Comparison of the Phosphorylation of 4′-Ethynyl 2′,3′-Dihydro-3′-Deoxythymidine with That of Other Anti-Human Immunodeficiency Virus Thymidine Analogs

Abstract

Thymidine analogs, including 3'-azido-3'-deoxythymidine (AZT) and 2',3'-dideoxy-3'-deoxythymidine (D4T), are important antiretroviral agents. To exert antiretroviral activity, these analogs undergo a stepwise phosphorylation intracellularly to the active triphosphate metabolites. We previously reported that 4'-substituted D4T with an ethynyl group (i.e., 4'-ethynyl D4T) increased the anti-human immunodeficiency virus (HIV) activity and was active against multidrug-resistant HIV strains. 4'-Ethynyl D4T is a better substrate for phosphorylation by human thymidine kinase 1 than D4T is. In this report, we first studied the enzymes involved in the phosphorylation of 4'-ethynyl D4T from monophosphate to triphosphate metabolites. The 4'-ethynyl D4TMP is phosphorylated by recombinant human TMP kinase with a K(m) of 19 +/- 4 microM and a k(cat) of 0.007 +/- 0.001 s(-1); the relative efficiency is about 9 and 15% of those of D4TMP and AZTMP, respectively. Several enzymes from crude cellular extracts, including nucleoside diphosphate kinase, pyruvate kinase, creatine kinase, and 3-phosphoglycerate kinase, could phosphorylate 4'-ethynyl D4T-diphosphate.

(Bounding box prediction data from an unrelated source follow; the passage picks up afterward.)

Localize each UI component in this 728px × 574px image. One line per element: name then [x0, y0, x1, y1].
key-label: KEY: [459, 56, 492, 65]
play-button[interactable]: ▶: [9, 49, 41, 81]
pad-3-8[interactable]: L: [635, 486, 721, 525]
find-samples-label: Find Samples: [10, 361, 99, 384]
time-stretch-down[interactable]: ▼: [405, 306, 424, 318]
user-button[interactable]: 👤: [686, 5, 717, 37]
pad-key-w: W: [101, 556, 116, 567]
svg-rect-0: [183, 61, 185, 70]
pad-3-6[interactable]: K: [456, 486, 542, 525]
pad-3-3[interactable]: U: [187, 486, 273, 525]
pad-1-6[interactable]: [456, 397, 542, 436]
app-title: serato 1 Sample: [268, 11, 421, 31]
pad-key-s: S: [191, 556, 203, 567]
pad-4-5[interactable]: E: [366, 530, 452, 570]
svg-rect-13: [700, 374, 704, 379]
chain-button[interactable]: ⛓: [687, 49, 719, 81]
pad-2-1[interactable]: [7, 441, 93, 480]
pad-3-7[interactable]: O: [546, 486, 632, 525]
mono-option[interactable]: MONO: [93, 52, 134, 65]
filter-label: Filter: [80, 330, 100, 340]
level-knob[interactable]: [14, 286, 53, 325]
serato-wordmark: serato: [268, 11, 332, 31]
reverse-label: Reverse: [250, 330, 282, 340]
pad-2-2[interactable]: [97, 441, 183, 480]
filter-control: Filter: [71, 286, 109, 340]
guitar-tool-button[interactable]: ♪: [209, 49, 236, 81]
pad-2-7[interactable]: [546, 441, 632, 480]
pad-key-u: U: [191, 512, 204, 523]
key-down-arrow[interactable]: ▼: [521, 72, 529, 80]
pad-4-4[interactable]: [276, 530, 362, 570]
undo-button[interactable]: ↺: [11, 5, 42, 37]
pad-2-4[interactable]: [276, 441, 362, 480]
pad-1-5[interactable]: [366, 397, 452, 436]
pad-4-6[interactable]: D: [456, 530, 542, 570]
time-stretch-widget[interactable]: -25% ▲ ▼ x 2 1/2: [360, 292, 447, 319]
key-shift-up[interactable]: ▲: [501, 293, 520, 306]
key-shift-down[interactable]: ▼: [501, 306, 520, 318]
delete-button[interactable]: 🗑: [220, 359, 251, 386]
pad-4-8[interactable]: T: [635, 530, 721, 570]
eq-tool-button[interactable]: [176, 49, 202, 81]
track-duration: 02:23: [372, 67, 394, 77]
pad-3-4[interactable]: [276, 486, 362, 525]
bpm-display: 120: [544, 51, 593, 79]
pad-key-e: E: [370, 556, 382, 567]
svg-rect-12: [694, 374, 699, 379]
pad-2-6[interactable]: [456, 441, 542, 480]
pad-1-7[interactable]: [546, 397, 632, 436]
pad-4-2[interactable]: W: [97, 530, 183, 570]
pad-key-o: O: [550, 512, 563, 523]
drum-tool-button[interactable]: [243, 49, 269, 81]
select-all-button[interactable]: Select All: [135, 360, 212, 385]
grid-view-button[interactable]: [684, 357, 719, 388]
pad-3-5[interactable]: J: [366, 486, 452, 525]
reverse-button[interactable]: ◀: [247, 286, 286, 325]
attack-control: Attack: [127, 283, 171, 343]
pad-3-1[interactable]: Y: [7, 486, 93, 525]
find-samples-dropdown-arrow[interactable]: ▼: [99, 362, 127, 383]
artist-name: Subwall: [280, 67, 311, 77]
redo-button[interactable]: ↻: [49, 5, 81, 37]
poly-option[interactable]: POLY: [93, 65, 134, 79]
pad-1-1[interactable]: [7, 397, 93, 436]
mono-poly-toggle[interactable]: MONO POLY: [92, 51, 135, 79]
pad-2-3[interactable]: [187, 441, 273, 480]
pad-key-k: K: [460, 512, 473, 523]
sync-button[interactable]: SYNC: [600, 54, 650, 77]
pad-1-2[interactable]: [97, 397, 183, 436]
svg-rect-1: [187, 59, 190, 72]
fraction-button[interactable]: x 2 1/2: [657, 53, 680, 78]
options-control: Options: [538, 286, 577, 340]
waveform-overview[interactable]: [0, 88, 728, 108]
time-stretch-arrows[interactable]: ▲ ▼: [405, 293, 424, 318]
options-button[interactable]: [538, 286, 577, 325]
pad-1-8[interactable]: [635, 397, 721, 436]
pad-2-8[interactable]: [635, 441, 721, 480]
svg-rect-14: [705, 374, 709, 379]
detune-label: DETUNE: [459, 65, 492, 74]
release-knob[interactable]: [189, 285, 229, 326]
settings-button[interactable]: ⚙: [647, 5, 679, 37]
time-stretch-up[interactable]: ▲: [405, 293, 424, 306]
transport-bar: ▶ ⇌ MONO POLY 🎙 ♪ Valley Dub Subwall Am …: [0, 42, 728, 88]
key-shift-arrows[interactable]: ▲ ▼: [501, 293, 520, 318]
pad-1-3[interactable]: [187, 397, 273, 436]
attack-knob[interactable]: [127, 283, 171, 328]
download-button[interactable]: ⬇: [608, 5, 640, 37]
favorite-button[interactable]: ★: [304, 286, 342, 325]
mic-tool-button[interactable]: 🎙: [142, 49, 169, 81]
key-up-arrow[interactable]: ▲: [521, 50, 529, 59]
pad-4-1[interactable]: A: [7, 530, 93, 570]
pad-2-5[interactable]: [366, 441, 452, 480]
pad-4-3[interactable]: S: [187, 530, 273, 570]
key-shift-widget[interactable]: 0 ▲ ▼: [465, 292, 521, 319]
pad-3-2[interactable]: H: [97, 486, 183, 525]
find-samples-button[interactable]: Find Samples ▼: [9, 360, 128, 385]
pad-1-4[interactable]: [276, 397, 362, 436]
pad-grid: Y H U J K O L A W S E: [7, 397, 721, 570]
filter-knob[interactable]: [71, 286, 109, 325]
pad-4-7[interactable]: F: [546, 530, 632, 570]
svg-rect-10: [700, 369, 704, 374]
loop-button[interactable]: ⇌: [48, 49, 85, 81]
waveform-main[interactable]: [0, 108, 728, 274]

The relative phosphorylation efficiencies of 4'-ethynyl D4TDP were about 3 to 25% of those of D4TDP and were generally similar to those of AZTDP. In T-lymphoid cell lines, there was a preponderant accumulation of 4'-ethynyl D4TMP, suggesting that TMP kinase could be the rate-limiting enzyme in the metabolism of 4'-ethynyl D4T. Although the same enzymes are involved in the stepwise phosphorylation of thymidine analogs, their behaviors in phosphorylating metabolites of 4'-ethynyl D4T are different from those of D4T and AZT. Qualitatively, the metabolism of 4'-ethynyl D4T is more similar to that of AZT than to that of its progenitor, D4T.